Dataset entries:
■ ■ ■ ■ ■
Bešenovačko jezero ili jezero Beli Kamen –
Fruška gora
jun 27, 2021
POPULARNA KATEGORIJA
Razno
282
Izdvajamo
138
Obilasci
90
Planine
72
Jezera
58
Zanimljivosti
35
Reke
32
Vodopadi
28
■ ■ ■ ■ ■
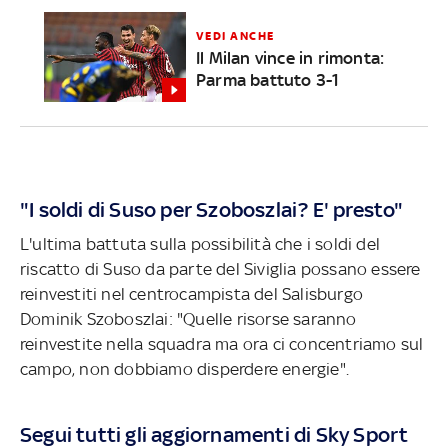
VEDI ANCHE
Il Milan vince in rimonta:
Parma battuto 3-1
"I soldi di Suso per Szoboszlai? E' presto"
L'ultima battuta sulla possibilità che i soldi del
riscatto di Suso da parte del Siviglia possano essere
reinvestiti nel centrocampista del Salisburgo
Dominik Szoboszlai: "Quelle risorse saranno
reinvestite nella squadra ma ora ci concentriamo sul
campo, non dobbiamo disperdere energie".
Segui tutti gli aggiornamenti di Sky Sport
■ ■ ■ ■ ■
▶ [Assignment] From the records above, repeat exactly the lines from the one with "campo, non dobbiamo" through the one with "Segui tutti gli aggiornamenti di Sky Sport", both included.

▶ [Answer box]
campo, non dobbiamo disperdere energie".
Segui tutti gli aggiornamenti di Sky Sport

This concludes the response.